# Exercise aim
Each line in the listing below that contains "municipio" should be returned.

# Source data

%%

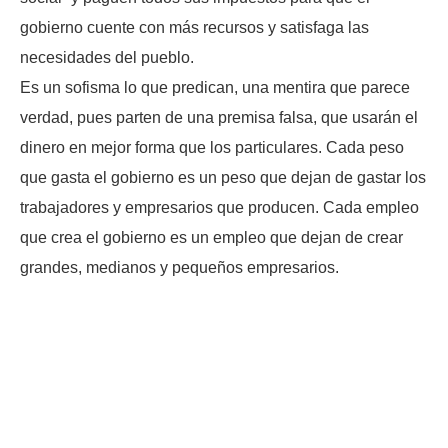
gobierno cuente con más recursos y satisfaga las
necesidades del pueblo.
Es un sofisma lo que predican, una mentira que parece
verdad, pues parten de una premisa falsa, que usarán el
dinero en mejor forma que los particulares. Cada peso
que gasta el gobierno es un peso que dejan de gastar los
trabajadores y empresarios que producen. Cada empleo
que crea el gobierno es un empleo que dejan de crear
grandes, medianos y pequeños empresarios.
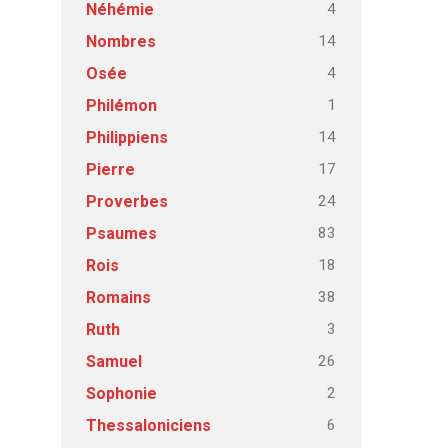
4
Néhémie
14
Nombres
4
Osée
1
Philémon
14
Philippiens
17
Pierre
24
Proverbes
83
Psaumes
18
Rois
38
Romains
3
Ruth
26
Samuel
2
Sophonie
6
Thessaloniciens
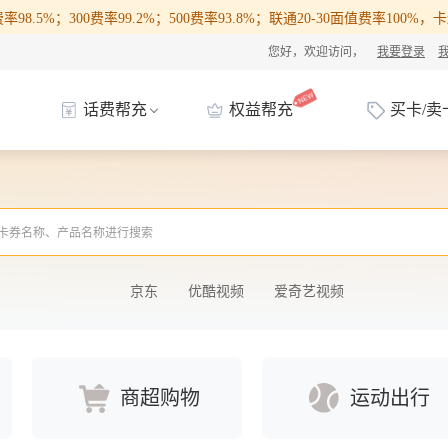
98.5%；300费率99.2%；500费率93.8%；联通20-30面值费率100
您好，欢迎访问，
我要登录
话费帮充
权益帮充
买卡/卖
京东
优酷视频
爱奇艺视频
商超购物
运动出行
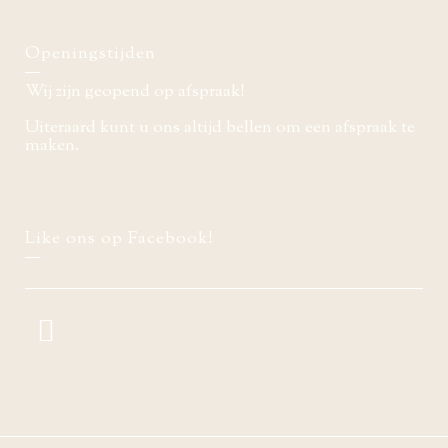
Openingstijden
Wij zijn geopend op afspraak!
Uiteraard kunt u ons altijd bellen om een afspraak te
maken.
Like ons op Facebook!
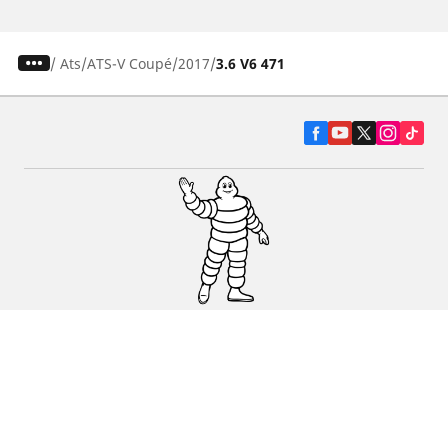
/
Ats
ATS-V Coupé
2017
3.6 V6 471
Pneumatiky pre osobné vozidlá, suv a
dodávky
Predajcov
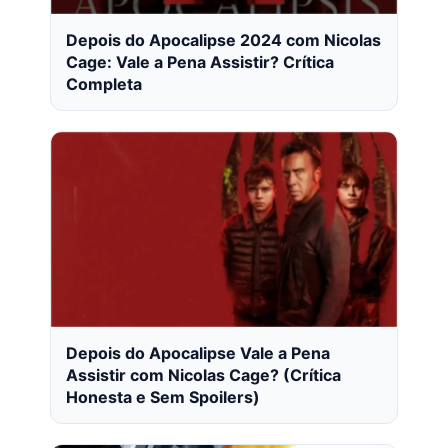
Depois do Apocalipse 2024 com Nicolas
Cage: Vale a Pena Assistir? Crítica
Completa
Depois do Apocalipse Vale a Pena
Assistir com Nicolas Cage? (Crítica
Honesta e Sem Spoilers)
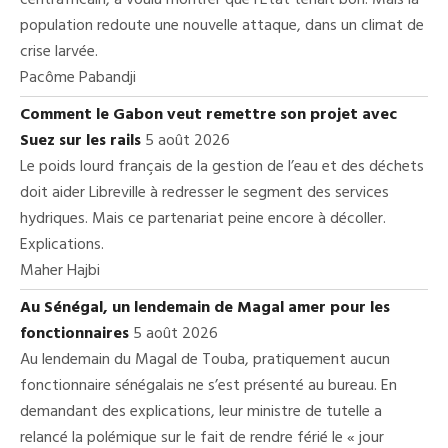
centrafricain, a voulu montrer que l’État tenait bon. Mais la
population redoute une nouvelle attaque, dans un climat de
crise larvée.
Pacôme Pabandji
Comment le Gabon veut remettre son projet avec
Suez sur les rails
5 août 2026
Le poids lourd français de la gestion de l’eau et des déchets
doit aider Libreville à redresser le segment des services
hydriques. Mais ce partenariat peine encore à décoller.
Explications.
Maher Hajbi
Au Sénégal, un lendemain de Magal amer pour les
fonctionnaires
5 août 2026
Au lendemain du Magal de Touba, pratiquement aucun
fonctionnaire sénégalais ne s’est présenté au bureau. En
demandant des explications, leur ministre de tutelle a
relancé la polémique sur le fait de rendre férié le « jour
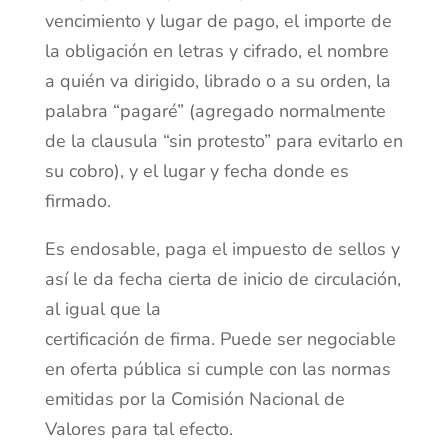
vencimiento y lugar de pago, el importe de
la obligación en letras y cifrado, el nombre
a quién va dirigido, librado o a su orden, la
palabra “pagaré” (agregado normalmente
de la clausula “sin protesto” para evitarlo en
su cobro), y el lugar y fecha donde es
firmado.
Es endosable, paga el impuesto de sellos y
así le da fecha cierta de inicio de circulación,
al igual que la
certificación de firma. Puede ser negociable
en oferta pública si cumple con las normas
emitidas por la Comisión Nacional de
Valores para tal efecto.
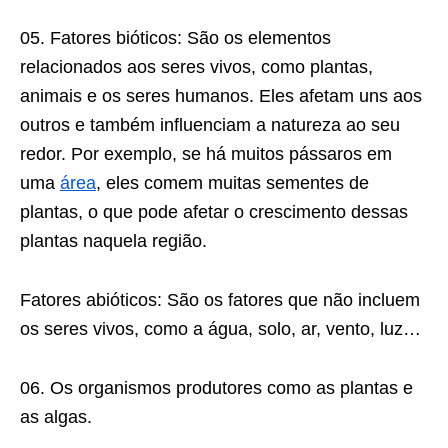
05. Fatores bióticos: São os elementos
relacionados aos seres vivos, como plantas,
animais e os seres humanos. Eles afetam uns aos
outros e também influenciam a natureza ao seu
redor. Por exemplo, se há muitos pássaros em
uma
área
, eles comem muitas sementes de
plantas, o que pode afetar o crescimento dessas
plantas naquela região.
Fatores abióticos: São os fatores que não incluem
os seres vivos, como a água, solo, ar, vento, luz…
06. Os organismos produtores como as plantas e
as algas.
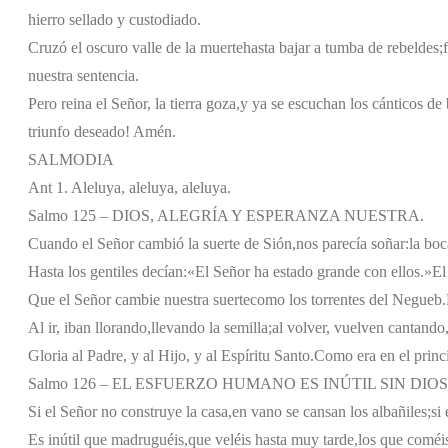
hierro sellado y custodiado.
Cruzó el oscuro valle de la muerte
hasta bajar a tumba de rebeldes;
nuestra sentencia.
Pero reina el Señor, la tierra goza,
y ya se escuchan los cánticos de
triunfo deseado! Amén.
SALMODIA
Ant 1. Aleluya, aleluya, aleluya.
Salmo 125 – DIOS, ALEGRÍA Y ESPERANZA NUESTRA.
Cuando el Señor cambió la suerte de Sión,
nos parecía soñar:
la boc
Hasta los gentiles decían:
«El Señor ha estado grande con ellos.»
El
Que el Señor cambie nuestra suerte
como los torrentes del Negueb.
Al ir, iban llorando,
llevando la semilla;
al volver, vuelven cantando
Gloria al Padre, y al Hijo, y al Espíritu Santo.
Como era en el princi
Salmo 126 – EL ESFUERZO HUMANO ES INÚTIL SIN DIOS
Si el Señor no construye la casa,
en vano se cansan los albañiles;
si
Es inútil que madruguéis,
que veléis hasta muy tarde,
los que coméis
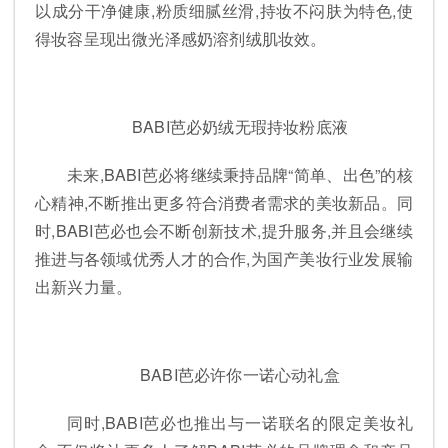
以成分干净健康,粉质细腻丝滑,持妆不闷肤为特色,使
得妆容呈现出微光泽感奶溶剂绒肌妆效。
BABI芭必奶绒无瑕持妆粉底液
未来,BABI芭必将继续秉持品牌“简单、出色”的核
心精神,不断推出更多符合消费者需求的美妆新品。同
时,BABI芭必也会不断创新技术,提升服务,并且会继续
推进与各领域优秀人才的合作,为国产美妆行业发展输
出新兴力量。
BABI芭必许你一诺心动礼盒
同时,BABI芭必也推出与一诺联名的限定美妆礼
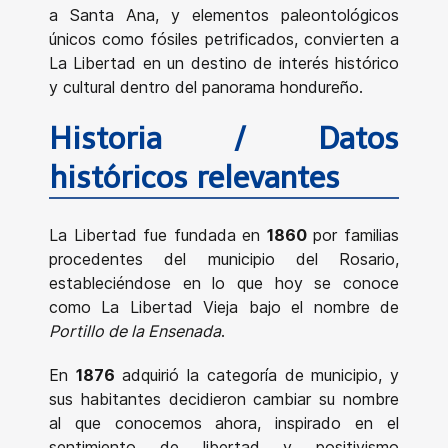
a Santa Ana, y elementos paleontológicos
únicos como fósiles petrificados, convierten a
La Libertad en un destino de interés histórico
y cultural dentro del panorama hondureño.
Historia / Datos
históricos relevantes
La Libertad fue fundada en
1860
por familias
procedentes del municipio del Rosario,
estableciéndose en lo que hoy se conoce
como La Libertad Vieja bajo el nombre de
Portillo de la Ensenada
.
En
1876
adquirió la categoría de municipio, y
sus habitantes decidieron cambiar su nombre
al que conocemos ahora, inspirado en el
sentimiento de libertad y positivismo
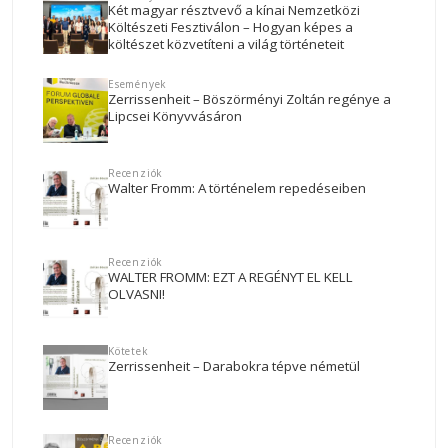
Két magyar résztvevő a kínai Nemzetközi
Költészeti Fesztiválon – Hogyan képes a
költészet közvetíteni a világ történeteit
Események
Zerrissenheit – Böszörményi Zoltán regénye a
Lipcsei Könyvvásáron
Recenziók
Walter Fromm: A történelem repedéseiben
Recenziók
WALTER FROMM: EZT A REGÉNYT EL KELL
OLVASNI!
Kötetek
Zerrissenheit – Darabokra tépve németül
Recenziók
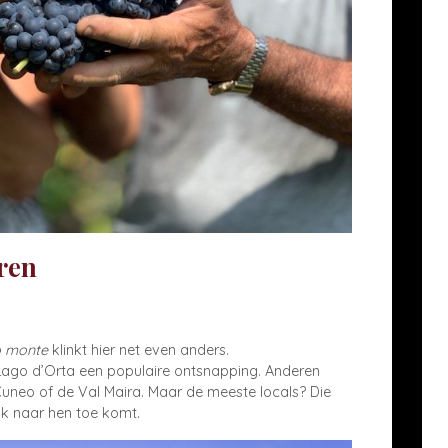
ren
 monte
klinkt hier net even anders.
f Lago d’Orta een populaire ontsnapping. Anderen
Cuneo of de Val Maira. Maar de meeste locals? Die
lijk naar hen toe komt.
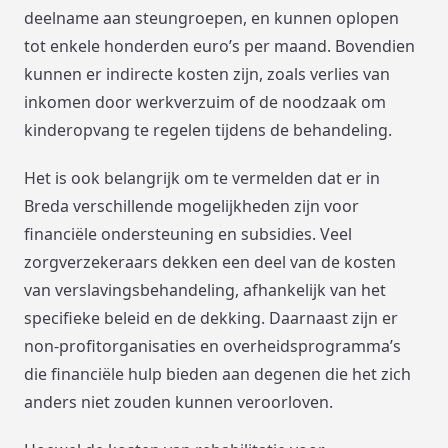
deelname aan steungroepen, en kunnen oplopen
tot enkele honderden euro’s per maand. Bovendien
kunnen er indirecte kosten zijn, zoals verlies van
inkomen door werkverzuim of de noodzaak om
kinderopvang te regelen tijdens de behandeling.
Het is ook belangrijk om te vermelden dat er in
Breda verschillende mogelijkheden zijn voor
financiële ondersteuning en subsidies. Veel
zorgverzekeraars dekken een deel van de kosten
van verslavingsbehandeling, afhankelijk van het
specifieke beleid en de dekking. Daarnaast zijn er
non-profitorganisaties en overheidsprogramma’s
die financiële hulp bieden aan degenen die het zich
anders niet zouden kunnen veroorloven.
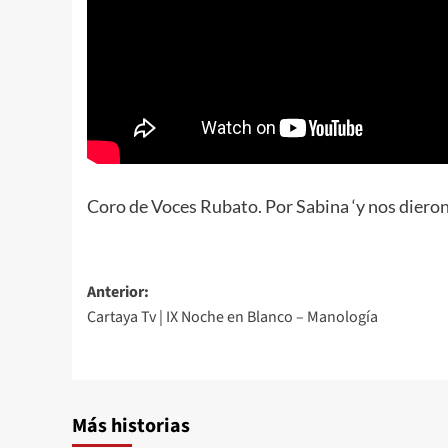
Coro de Voces Rubato. Por Sabina ‘y nos dieron
Anterior:
Cartaya Tv | IX Noche en Blanco – Manología
Más historias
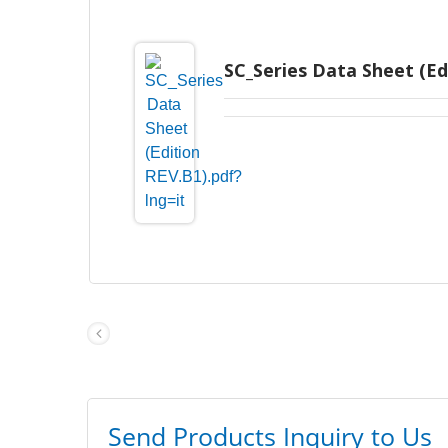
SC_Series Data Sheet (Ed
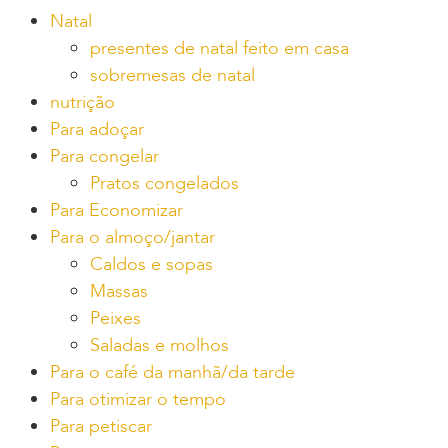
Natal
presentes de natal feito em casa
sobremesas de natal
nutrição
Para adoçar
Para congelar
Pratos congelados
Para Economizar
Para o almoço/jantar
Caldos e sopas
Massas
Peixes
Saladas e molhos
Para o café da manhã/da tarde
Para otimizar o tempo
Para petiscar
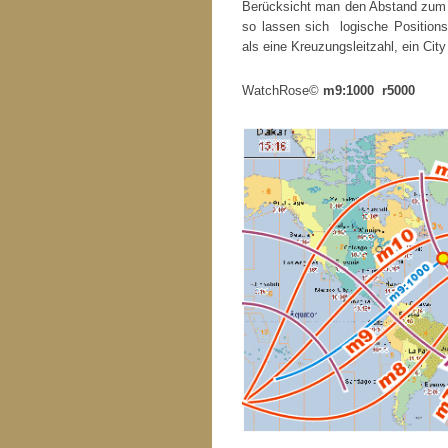
Berücksicht man den Abstand zum C
so lassen sich logische Positio
als eine Kreuzungsleitzahl, ein Cit
WatchRose©
m9:1000 r5000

%%

# Task answer
procedentes del municipio del Rosario,
adquirió la categoría de municipio, y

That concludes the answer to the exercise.